Court reached out, took the hand that was fiddling and edgy on the table. "Carrie," he waited for her to look directly at him. "Do you really think I'd take that statement the same way from just any woman?" He watched the meaning of his statement sink in. "If anyone else had asked me what I was good at I might have mentioned that I like fiddling around on old vintage cars, or maybe that I still get pulled in by the old electric guitar my mom held on to for me long after I thought I was done with it because she knew better.
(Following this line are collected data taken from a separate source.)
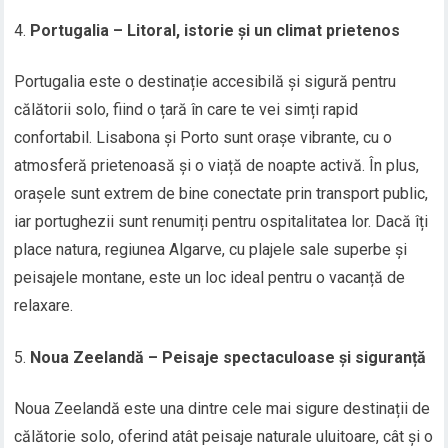
Portugalia – Litoral, istorie și un climat prietenos
Portugalia este o destinație accesibilă și sigură pentru
călătorii solo, fiind o țară în care te vei simți rapid
confortabil. Lisabona și Porto sunt orașe vibrante, cu o
atmosferă prietenoasă și o viață de noapte activă. În plus,
orașele sunt extrem de bine conectate prin transport public,
iar portughezii sunt renumiți pentru ospitalitatea lor. Dacă îți
place natura, regiunea Algarve, cu plajele sale superbe și
peisajele montane, este un loc ideal pentru o vacanță de
relaxare.
Noua Zeelandă – Peisaje spectaculoase și siguranță
Noua Zeelandă este una dintre cele mai sigure destinații de
călătorie solo, oferind atât peisaje naturale uluitoare, cât și o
I might even brag a little about how when the mood strikes that I'm a fairly decent cook." He gave the hand in his a slight squeeze. "And contrary to what you think, any thought I might have just had about me...and you...didn't come anywhere close to belonging in the gutter."
Carrie stared at the face before hers. "Jesus."
Court couldn't hold back the choked laughter at the sound of her disgruntled statement that sounded completely out of character for her. He glanced upward then at her. "I must be losing my touch if you feel a need for Him." He said as seriously as he could manage.
She closed her eyes. She hadn't wanted this. Hadn't asked for this. In all truthfulness it would have been the last thing on this green earth she would have expected to find in Burlington, Iowa. But here she was. Sitting at a table not even a month away from her final divorce papers being delivered with a man who made her feel as if she could have anything in the world just for the asking.
"Carrie?"
She looked at him. Understood what he was asking. And because she could do nothing else, told him her exact thoughts. "I'm sunk."
"Good." Court could see it too. And that she wasn't all too pleased about it either. "Because so am I."